Pour éviter ces évasions, la gauche va-t-elle proposer de généraliser les prisons sur le modèle de la prison de Mauzac, construite par l’architecte du Club Med sur ordre de Robert Badinter ? Pas sûr que cela fonctionne, puisque certains détenus tentent tout de même de s’en évader…

Picture of Pierre-Marie Sève
Pierre-Marie Sève
Directeur de l'Institut pour la Justice

Vos commentaires

30 commentaires

  1. On en sort comme dans un moulin … c’est à dire ? On peut donc sortir à l’intérieur de quelque chose ? N’y aurait-il pas là une sorte d’oxymore ? Cette expression me laisse perplexe.

  2. Bonjour,
    je viens de lire votre article et je me permets d’y apporter quelques précisions. Ces sorties autorisées par le JAP (Juge de l’Application des Peines) le sont sur les demandes des services socio-éducatifs des établissement appelés SPIP (Services Pénitentiaires d’Insertion et de Probation). Les sorties ne sont pas encadrées par le personnel de surveillance mais par des éducateurs et éducatrices dudit service SPIP chargés de la surveillance et de la sécurité des détenus. J’arrête là pour ne pas en dire trop. Mais il m’a semblé utile d’apporter quelques précisions. J’ajoute que ce n’est pas le premier détenu qui se fait la belle et se ne sera pas le dernier. De plus ce n’est pas considéré comme évasion mais comme non réintégration de permission au vu du CPP (Code de Procédure Pénale). La naïveté dont font preuve certains magistrats dont leurs idéologie prend le dessus sur le réel n’est pas prête de disparaître. J’en ai trop dit.

  3. Offrir des sorties « culturelles » à des délinquants, alors que de nombreuses familles ne peuvent en faire profiter leurs enfants, faute de moyens. Entre manger ou se chauffer et se cultures, il faut choisir.

  4. Conclusion :Il est préférable de finir sa vie en prison plutôt qu’en EPHAD… sorties à Versailles, au musée.. massages… et personnel à disposition 24/24….

  5. L’autorité confond prison et centre de loisir.
    La prison est une punition qui en enfermant les criminels protège la population. Si on donne des permissions ou si on les emmène en ballade, ce n’est plus une prison!

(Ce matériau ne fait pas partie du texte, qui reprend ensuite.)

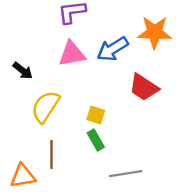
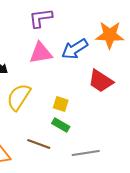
green rectangle: (96, 140) -> (61, 125), turned -30
brown line: (51, 154) -> (39, 144), moved, turned -70

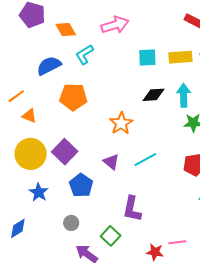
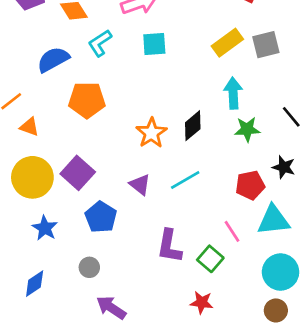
cyan square: (147, 57) -> (154, 44), moved
yellow rectangle: (180, 57) -> (227, 43), turned -30
black diamond: (154, 95) -> (193, 126), moved, turned -35
blue diamond: (18, 228) -> (35, 284), moved
green square: (111, 236) -> (210, 259), moved
pink line: (177, 242) -> (232, 231), moved, turned 66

  6. La culture fait « évader » l’homme au sens propre comme au figuré ,mais là c’est surtout au sens propre

  7. Aucune sortie possible pour les détenus.
    Toutes les séances de réinsertion doivent être réalisées en prison.

  8. Il faudrait que Darmanin et Nunuchenez aille faire un tour aux States….. Là bas les prisons, ça rigole pas ! Pour commencer ténue Orange pour tous les détenus !

  9. tout évadé devrait pouvoir doubler sa peine, c’est à dire au moment de l’évasion il lui restait 2 ans, et quand on le ratrappe il a 2 ans de plus que lorsqu’il est est parti, total 4 ans au mieu de 2. Quand à la réinsertion, peut être faudrait-il qu’on les remettent aux études plutôt qu’aux karting, piscine, esthéticienne, là il y a un gros chantier.